A recurring complaint about Nextcloud is how slow it can be for certain tasks. Why is Nextcloud slow? That is a very general question. Nextcloud is not always that slow. Actually it has improved vastly the past couple years. PHP newest versions get faster and faster, Nextcloud developers are now more careful to streamline assets to avoid dozens of requests to load the web interface, and so on and so forth.
But still things like uploading multiple small files or browsing the Gallery are very slow. Too slow if we compare them with their alternatives.
Both those two use cases have something in common: many requests need to be processed in parallel, and this is precisely where Nextcloud struggles.
There are two main separate reasons for this, that revolve around the architecture of Nextcloud and traditional PHP projects in general.
The process of a traditional PHP request
In the classic PHP architecture, the service is not really running while idle. It is the HTTP server who is listening on the network, then detects whenever a request is for PHP processing and knows to pass it over to the PHP interpreter.
Now, there has been an evolution in how the HTTP daemon serves PHP requests. Nowadays, PHP-FPM is most commonly used, which is a different service that implements a FastCGI interface. The HTTP server forwards the request using mod_proxy_fcgi to PHP-FPM, which will typically spawn a new process to start interpreting the PHP code, until the request has been served and then the PHP process either ends, or goes idle waiting for a new task.
This means that with every HTTP request, the process (Nextcloud in this case) needs to start and die, it needs to parse its configuration file, initialize its variables, process everything and cleanup.
Compare that to a traditional C or C++ service, such as Apache itself, which loads its configuration, allocates memory for its main structures and stays listening waiting for an incoming connection. They only need to serve the request, but they don’t need to start over from zero every time.
Now, staying for a bit longer with the Apache example the classic way of this and many other services to operate is to fork a new child process every time a request arrives so that the child processes it and the parent can go back to listening on the socket.
The issue with this is that spawning a new thread is computationally expensive because now we have the context switching performed by the OS so that both threads have their share of processing time. Additionally this reserves a lot of memory since each spawned thread contains a copy of the parent process memory in COW mode. The memory won’t be copied until it diverges between processes, but unless we use overcommit it will be accounted for twice.
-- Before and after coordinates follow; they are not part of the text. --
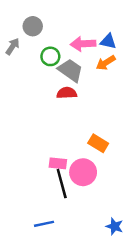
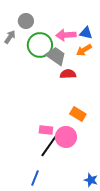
green circle: (50, 56) -> (40, 45), size x1.6
red semicircle: (67, 93) -> (68, 74), moved
black line: (62, 184) -> (49, 146), turned 50
blue line: (44, 224) -> (35, 178), turned -56

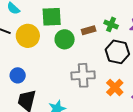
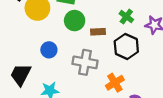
brown rectangle: (89, 30) -> (98, 32), moved
blue circle: (18, 75) -> (49, 50), moved

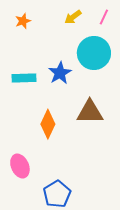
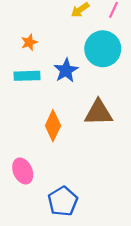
orange star: (23, 21) -> (29, 42), moved

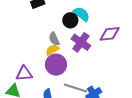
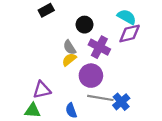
cyan semicircle: (81, 14) -> (127, 17), moved
purple circle: (56, 65) -> (91, 76), moved

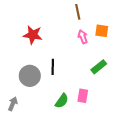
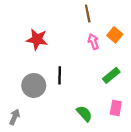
orange square: (102, 31) -> (115, 35), turned 32
pink rectangle: (83, 96) -> (116, 108), moved
green semicircle: (62, 101) -> (84, 114), moved, turned -77

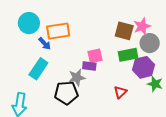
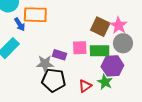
pink star: (142, 26) -> (119, 25), turned -30
pink square: (95, 56) -> (80, 48), moved
green star: (155, 84) -> (105, 82), moved
black pentagon: (66, 93) -> (54, 80), moved

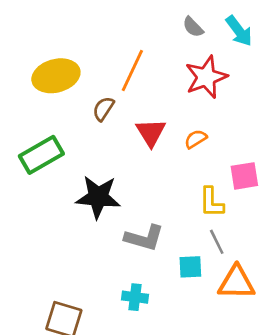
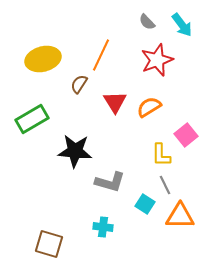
orange semicircle: (196, 139) -> (149, 107), size x1.4
pink square: (244, 176) -> (186, 135), turned -30
cyan square: (190, 267) -> (145, 204), turned 36

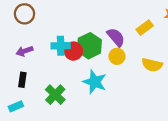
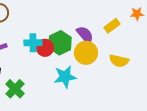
yellow circle: (117, 56) -> (86, 53), size x1.5
cyan star: (95, 82) -> (65, 77), turned -30
green cross: (55, 95) -> (15, 89), moved

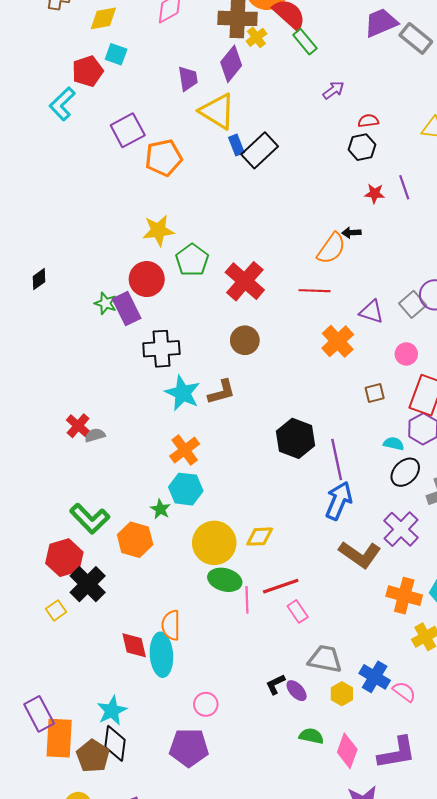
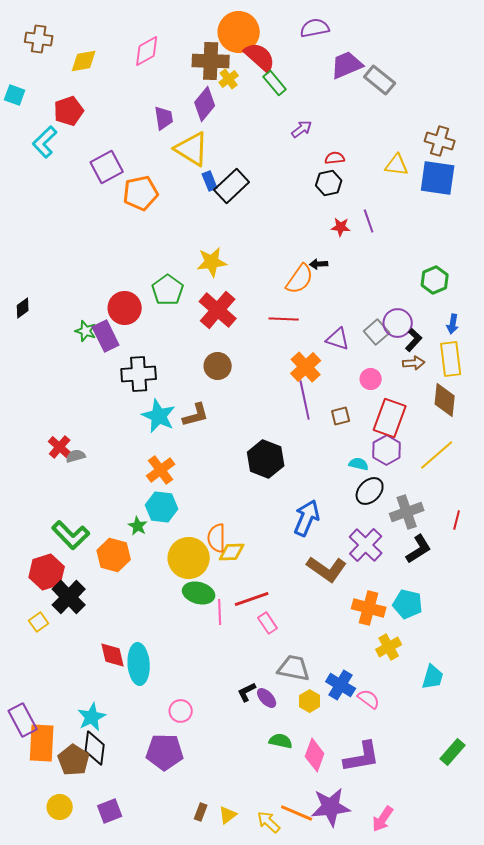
cyan square: (116, 54) -> (15, 95), moved
yellow star: (158, 231) -> (212, 262), moved
purple line: (337, 460) -> (305, 400), moved
orange semicircle: (171, 625) -> (217, 538), moved

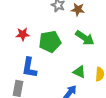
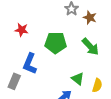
red star: (23, 34) -> (22, 30), moved

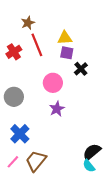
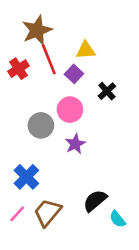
brown star: (28, 23) -> (37, 30), size x1.6
purple square: (67, 53) -> (74, 74), moved, turned 32
gray circle: (14, 97) -> (41, 125), moved
black semicircle: (92, 152) -> (95, 201), moved

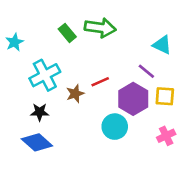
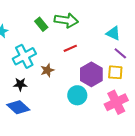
purple line: (146, 71) -> (120, 53), moved
red line: (100, 82) -> (70, 48), moved
pink cross: (166, 136) -> (116, 102), size x1.6

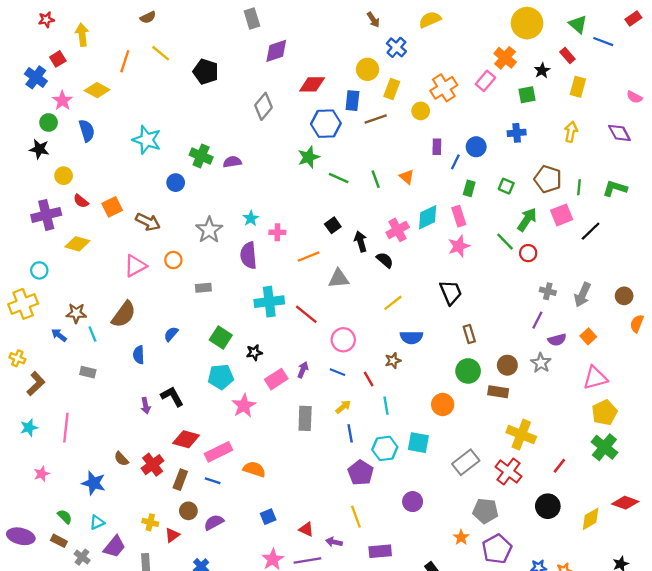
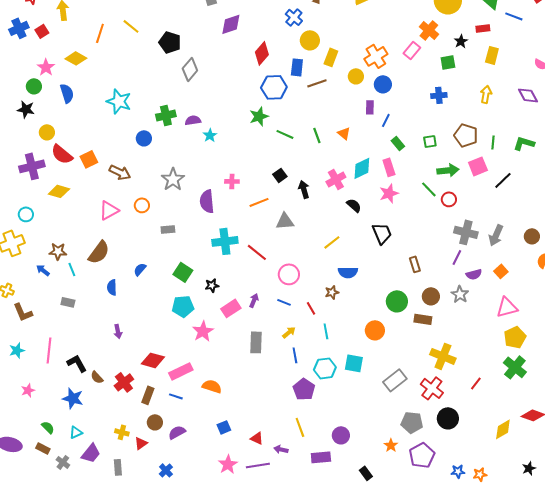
blue cross: (396, 47) -> (294, 17), moved
red rectangle: (567, 55) -> (483, 28), turned -56
blue cross: (36, 77) -> (19, 28), moved, turned 30
red diamond: (312, 84) -> (262, 53), turned -50
gray diamond: (263, 106) -> (190, 69), moved
blue circle: (476, 147) -> (383, 84), moved
green cross: (201, 156) -> (166, 115), turned -36
green square: (506, 186) -> (430, 141), turned -32
green rectangle: (469, 188) -> (398, 143), turned -56
red semicircle: (81, 201) -> (62, 154), size x1.6
cyan star: (251, 218) -> (210, 135), moved
green arrow: (527, 220) -> (448, 170), turned 50
black semicircle: (385, 260) -> (354, 205), moved
gray cross: (548, 291) -> (466, 232), size x1.6
brown rectangle: (469, 334) -> (415, 264), moved
brown L-shape: (36, 384) -> (23, 312), turned 110
black L-shape: (172, 396) -> (77, 363), moved
purple circle: (413, 502) -> (341, 435), moved
black circle: (548, 506) -> (448, 418), moved

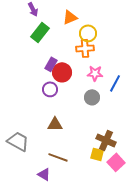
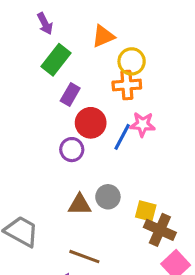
purple rectangle: (51, 64) -> (70, 94), moved
blue line: (115, 83) -> (122, 137), moved
gray circle: (92, 97) -> (108, 197), moved
yellow square: (97, 154) -> (146, 211), moved

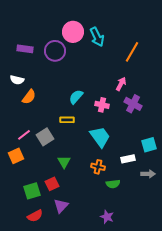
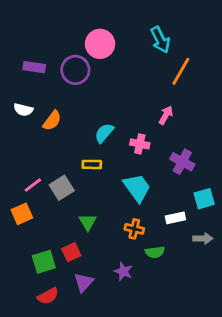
cyan arrow: (97, 37) -> (160, 40), moved
orange semicircle: (29, 97) -> (52, 121), moved
purple cross: (133, 104) -> (182, 162), moved
purple star: (107, 217) -> (123, 271), moved

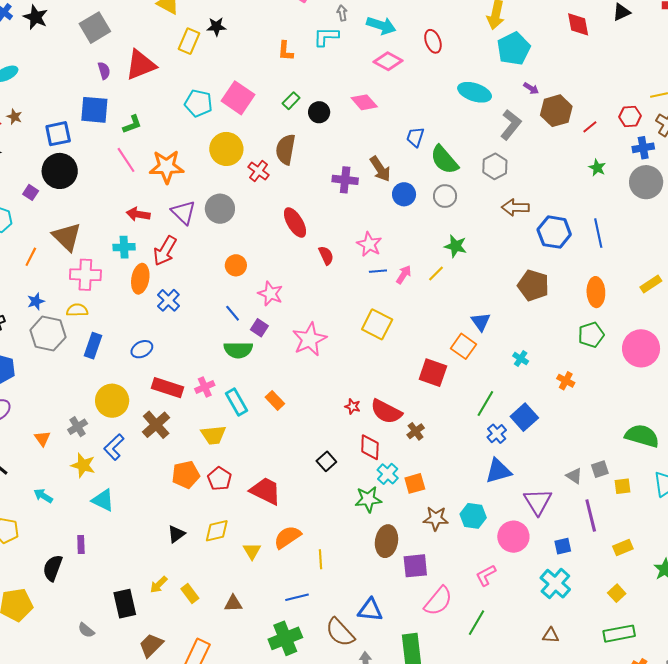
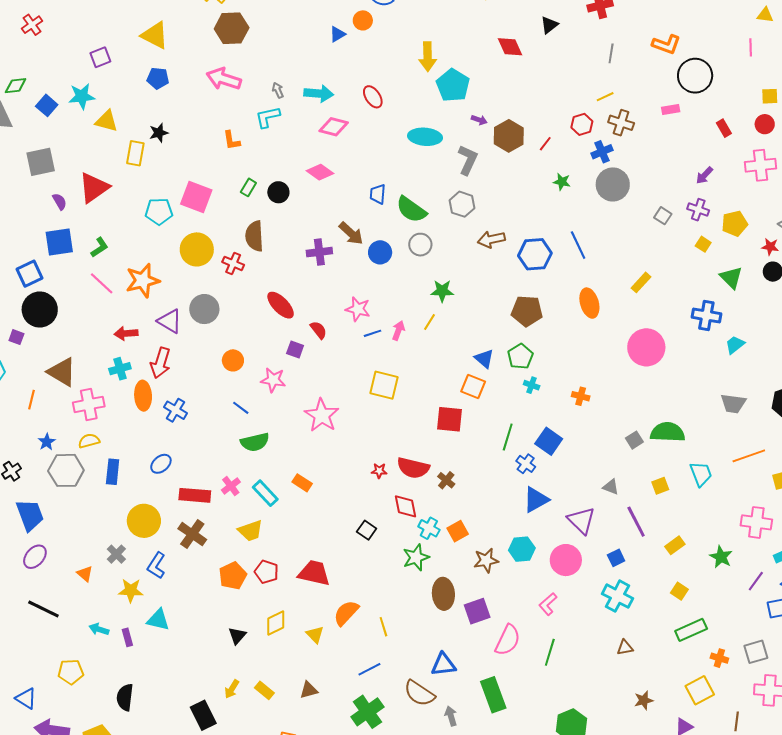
gray square: (95, 28) -> (41, 162), turned 32
purple square: (259, 328) -> (295, 349), moved
green pentagon: (591, 335) -> (520, 356), moved
gray square: (600, 469) -> (634, 440), moved
purple rectangle: (81, 544) -> (127, 637), moved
It turns out that it is more efficient to keep working on a single thread, or maybe a thread pool to try to avoid said costs. No spawning and limited context switching. This model makes use of asynchronous OS primitives such as epoll that guarantee that separate concurrent events can be processed sequentially by a single thread. Libraries such as libevent, libev and libuv use these primitives to attend to requests such as reads, writes and timers in a closed loop where the library user only needs to register callbacks. This is called an event loop architecture.
This is where Nginx came strong to the scene, since it uses precisely this architecture achieving better performance. Apache ended up adopting the same strategy with MPM event, and then many others followed.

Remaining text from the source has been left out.